En pleno ejercicio de un estilo deleitoso, don Artemio poseyó el secreto para infundir en sus escritos connotaciones picarescas y tonalidades irónicas que le procuraron admiración, aunque no lo eximieron de antipatías circunstanciales. Casi es posible palpar el balanceo de sus retorcidos bigotes mientras gozaba por anticipado el efecto que sus frases causarían en el público lector, porque es evidente que lo colmaban de regocijo aquellos traviesos giros desde el momento mismo de su hechura.
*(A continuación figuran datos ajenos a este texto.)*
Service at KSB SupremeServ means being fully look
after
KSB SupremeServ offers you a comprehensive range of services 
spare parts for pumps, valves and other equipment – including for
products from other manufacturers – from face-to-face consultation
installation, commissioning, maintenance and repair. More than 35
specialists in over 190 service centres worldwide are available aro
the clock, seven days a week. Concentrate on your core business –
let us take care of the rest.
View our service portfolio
Con su tino característico, prodigó dardos para señalar las flaquezas de los protagonistas del escenario histórico que las plumas tradicionales envolvían de adusta solemnidad.

El autor enfoca los sucesos independentistas en su última fase, examina el papel de sus agentes sociales y traza su fisonomía ética. Fernando VII comparece en sus páginas como “un bribón de siete suelas”, “malvado mentecato” y “falaz rey chulón”. Enlista lo que juzga embustes, abusos, traiciones y fingimientos de Iturbide, que sumados a las liviandades de doña Ignacia, preparan el terreno a pasajes de este tono: “Lo cierto de todo es que el muy marrullero, junto, demasiado junto, con esa hermosa mujer toda ímpetu, llena de hervor vital, rezaban, a saber qué cosas, muy solitos ambos en una casa del Puente Quebrado”.
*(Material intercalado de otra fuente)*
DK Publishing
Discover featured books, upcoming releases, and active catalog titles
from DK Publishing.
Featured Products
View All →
El entonces cronista metropolitano cita, entre las fuentes de sus asertos, a Carlos María de Bustamante, Mariano Torrente, Justo Sierra O’Reilly, Jesús Galindo y Villa, Carlos Navarro y Rodrigo, Rafael Heliodoro Valle y Vicente Rocafuerte, aunque también extrae referencias de Mariano Cuevas, jesuita obstinado en presentar una imagen impoluta de Iturbide. En su afán de reunir y glosar opiniones dispares en torno a las andanzas amorosas de la señora Rodríguez, selecciona algunas líneas que firma uno de sus descendientes: Manuel Romero de Terreros y Vinent, marqués de San Francisco y caballero de Malta –como Valle-Arizpe se complacía en recalcar en cada mención que ameritaba su persona– quien pese a reconocer “el gran influjo” de la inquieta dama sobre Iturbide, aduce la inexistencia de pruebas concluyentes que dieran fe de un entendimiento que desbordara los vínculos de amistad entre ellos. Esta discrepancia esencial con las afirmaciones del biógrafo bastó para distanciarlos, ya que habían sostenido un trato frecuente por compartir el oficio de escudriñar los entretelones del pasado mexicano en polvosos fondos documentales. 
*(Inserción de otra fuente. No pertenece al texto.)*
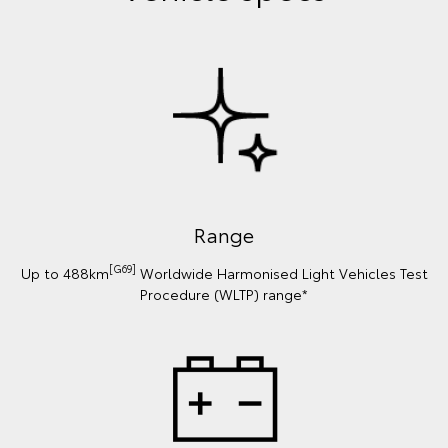
Range
[G69]
Up to 488km
Worldwide Harmonised Light Vehicles Test
Procedure (WLTP) range*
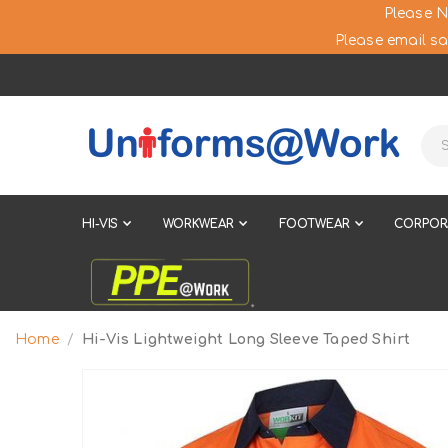
Please N
Please email sa
HI-VIS
WORKWEAR
FOOTWEAR
CORPOR
Home
Hi-Vis Lightweight Long Sleeve Taped Shirt
Skip
to
the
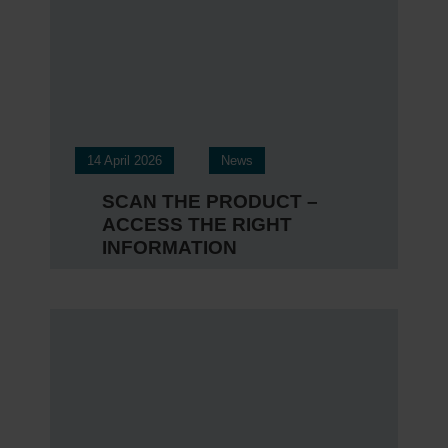
Ev
Certi
Engli
14 April 2026
News
SCAN THE PRODUCT –
ACCESS THE RIGHT
INFORMATION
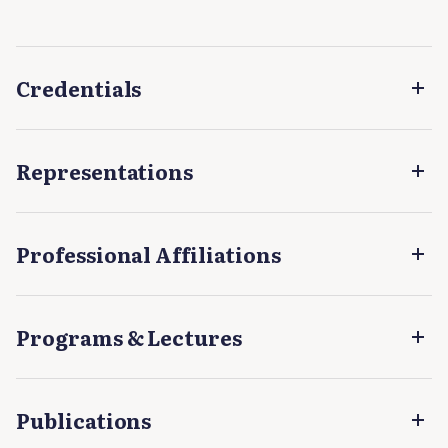
Credentials
Representations
Professional Affiliations
Programs & Lectures
Publications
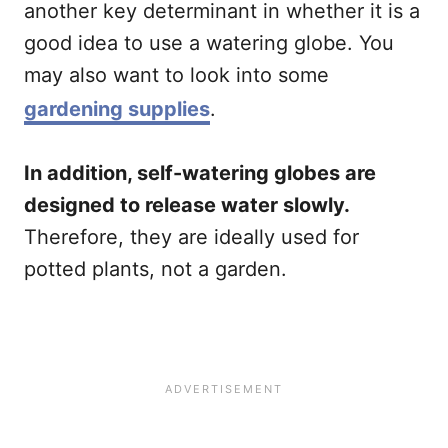
another key determinant in whether it is a
good idea to use a watering globe. You
may also want to look into some
gardening supplies
.
In addition, self-watering globes are
designed to release water slowly.
Therefore, they are ideally used for
potted plants, not a garden.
Dicho en términos de Salvador Novo, Romero de Terreros quedó “genealógicamente enfadado con don Artemio”, retirándole la palabra desde la publicación de La Güera Rodríguez, obra que agitó recuerdos incómodos y escrúpulos de familia en una atmósfera que parecía deslucir añejos títulos heredados y honores que la memoria patriótica aún pone en duda.